You can help prevent a sinus infection in much the same way as you would prevent catching cold and flu viruses. Get plenty of sleep and stay hydrated during cold and flu season. Also, ask your doctor about supplements such as vitamin C to help boost your immune system. Frequent handwashing is also a must.

You can’t, on the other hand, fully prevent allergies. However, it may be helpful to avoid the substances you know you’re allergic to as often as you can.

For example, if you have seasonal allergies to pollen, avoid going outdoors when the counts are at their highest. You’ll also want to wash your hair before bed after being outside and keep your windows closed when pollen counts are high.

Dust mite allergies can be alleviated with weekly house cleanings and bedding washes. If you have pet dander allergies, make sure your furry loved ones don’t sleep in bed with you and wash your hands after petting them and before touching your face.

Treating your allergy symptoms early on can also help prevent your allergies from getting out of control. If you know you’re allergic to pollen and that pollen season is around the corner, start taking your antihistamine ahead of time.

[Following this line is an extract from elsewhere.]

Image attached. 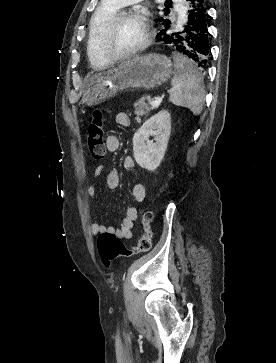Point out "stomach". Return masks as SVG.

Also ask your doctor about recommendations for other medications you can take as preventive measures. You may be a good candidate for allergy shots, which can lessen the way your body reacts to allergens over time.

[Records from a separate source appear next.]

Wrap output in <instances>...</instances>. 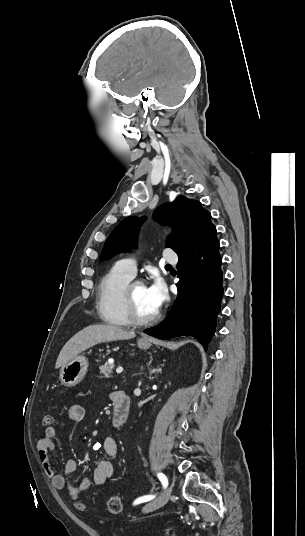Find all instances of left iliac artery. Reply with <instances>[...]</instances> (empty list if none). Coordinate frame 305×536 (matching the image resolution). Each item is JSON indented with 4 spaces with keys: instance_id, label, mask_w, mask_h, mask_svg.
I'll return each instance as SVG.
<instances>
[{
    "instance_id": "1",
    "label": "left iliac artery",
    "mask_w": 305,
    "mask_h": 536,
    "mask_svg": "<svg viewBox=\"0 0 305 536\" xmlns=\"http://www.w3.org/2000/svg\"><path fill=\"white\" fill-rule=\"evenodd\" d=\"M158 478L161 481L163 487L166 488L168 486L167 477L163 473H158ZM154 497L155 496H153V495H147V496L140 497L135 501V504L142 503V502H147V501L153 499Z\"/></svg>"
}]
</instances>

You don’t necessarily have to see your doctor for your allergies. The exception is if you’ve never been diagnosed with allergies before or if your allergies seem to be getting worse.

You should also see your doctor if your OTC antihistamines aren’t working. They might recommend prescription medications instead. If your allergies have you particularly congested, they might also prescribe a decongestant.

Since sinus infections are caused by viruses, antibiotics don’t generally help. However, if your symptoms worsen or last longer than two weeks, you should see your doctor for some relief.

Allergies and sinus infections can have similar symptoms. One of the key differences is the itchiness of your eyes and skin that can occur with allergies, as well as the thick, yellow or green nasal discharge that’s notable with sinusitis.

Another difference is the timeline. Allergies can be chronic or seasonal, but avoidance and medication can help alleviate your symptoms. A sinus infection can take several days to improve, but sometimes you’ll need prescription medications until you start feeling better at all. This all depends on the severity of the virus.

With some of these key differences in mind, you may be able to figure out whether you’re dealing with allergies or sinusitis and take the necessary steps to start feeling better.

When in doubt, see your doctor. You should also make an appointment if your symptoms worsen or fail to improve despite home treatments.